ためしてガッテン「環境ホルモン」から見えてきたもの

 先月放映されたためしてガッテン「環境ホルモン」を見てから、NHKのすべての番組、ニュースも含めてエンターテイメントショーに見えて仕方がない。科学番組のコメンテーターが話している内容も構成されているのだなと思ってしまうし、ニュースで流される市民へのインタビューも意図的な質問をした結果なのかなと思ってしまう。
 テレビというメディアは、どうがんばってみても一方向メディアだと思う。NHKや民法の討論番組でFAXやメールを使って市民参加型の双方向番組を模索しているのはわかるが、そこに、番組製作側の選別・選択がどうしても入ってしまうため、双方向になっていないと思うのである。

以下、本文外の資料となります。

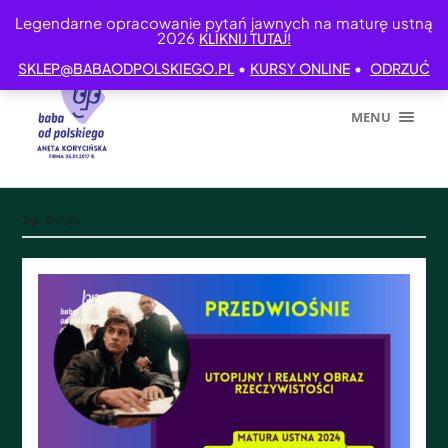
Legendarne opracowanie pytań jawnych na maturę ustną
2026
KLIKNIJ TUTAJ!
•
•
SKLEP@BABAODPOLSKIEGO.PL
KURSY ONLINE
ODRZUĆ
MENU
Tag:
Baryka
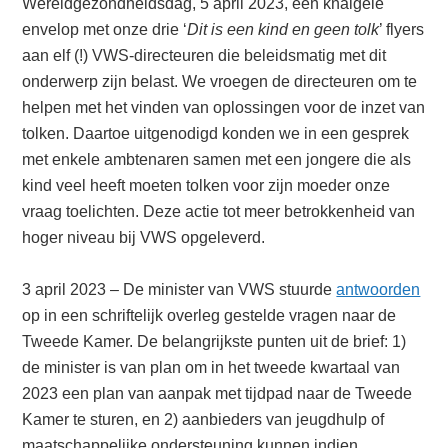
Wereldgezondheidsdag, 5 april 2023, een knalgele
envelop met onze drie ‘
Dit is een kind en geen tolk
’ flyers
aan elf (!) VWS-directeuren die beleidsmatig met dit
onderwerp zijn belast. We vroegen de directeuren om te
helpen met het vinden van oplossingen voor de inzet van
tolken. Daartoe uitgenodigd konden we in een gesprek
met enkele ambtenaren samen met een jongere die als
kind veel heeft moeten tolken voor zijn moeder onze
vraag toelichten. Deze actie tot meer betrokkenheid van
hoger niveau bij VWS opgeleverd.
3 april 2023 – De minister van VWS stuurde
antwoorden
op in een schriftelijk overleg gestelde vragen naar de
Tweede Kamer. De belangrijkste punten uit de brief: 1)
de minister is van plan om in het tweede kwartaal van
2023 een plan van aanpak met tijdpad naar de Tweede
Kamer te sturen, en 2) aanbieders van jeugdhulp of
maatschappelijke ondersteuning kunnen indien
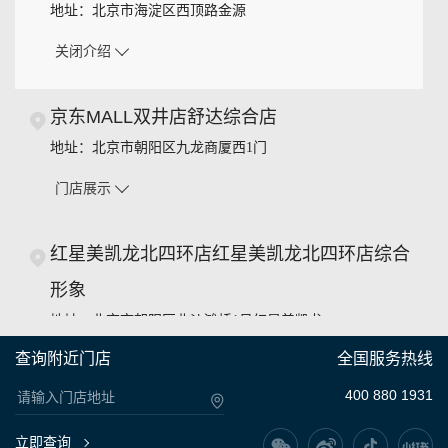
地址：
北京市海淀区西顶路金源
关闭介绍
京东MALL双井店舒达综合店
地址：
北京市朝阳区九龙商厦西1门
门店展示
红星美凯龙北四环店红星美凯龙北四环店综合
形象
地址：
北京市朝阳区北沙滩桥1号红星美凯龙
查询附近门店
全国服务热线
门店展示
400 880 1931
博洛尼北四环店博洛尼北四环店icomfort形象
立即查询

 行政は、インターネットを利用した情報発信を拡大してきている。各省庁は、審議会の内容をホームページ上で公開したり、パブリックコメントの結果を公表している。リスクコミュニケーションが浸透し始めた結果で、良い情報も悪い情報も公開されている。情報を開示された側(市民サイド)は、それらの情報を吟味した後、パブリックコメントを寄せる。情報を開示した側(行政)は、パブリックコメントを参考に再検討して、その結果をまた公表し、最終結果とする。
 このプロセスは、テレビでは難しいと思う。制作者がどうしても介入するテレビのシステムの場合、入り込みべきではない第三者が入ってしまうため、公平な議論にならない。やはり、インターネットを利用する以外に方法は無いのだと思う。
 リスクコミュニケーションにとって、インターネットとは欠かせない材料になりそうだ。逆の言い方をすると、インターネットの普及がなければ、今の行政の情報公開システムは成り立たなかったのではないだろうか。
 ただ、インターネットが普及したといっても、まだまだテレビから情報を得る人々が圧倒的に多いのも事実だと思う。圧倒的多数の人たちが、制作者やスポンサーの選別・選択を受けた情報しか入手していない。せめて、新聞などの他の情報も読み、比較検討することをしていれば、被害は少ないかもしれないが、活字離れが進んでしまった今、そうしたことを行っている人の数はあまり多くないのでは無いだろうか。
 今の子どもたちは、学校でパソコンを習い、インターネットにふれる機会があるみたいだ。中学生や高校生には、ぜひ、行政が公開している情報の見方、議論の仕方、そして、リスクコミュニケーションについても教えてあげて欲しい。一人でも多くの人が是か非かの単純な二者選択論ではなく、確率論的な思考を活用したある範囲をもった結論を導けるようになってもらいたい。
 子どもたちは、感情論や恐怖心に駆られた不安感、そして天然物思考から安直に判断してしまう大人を見習ってはいけない。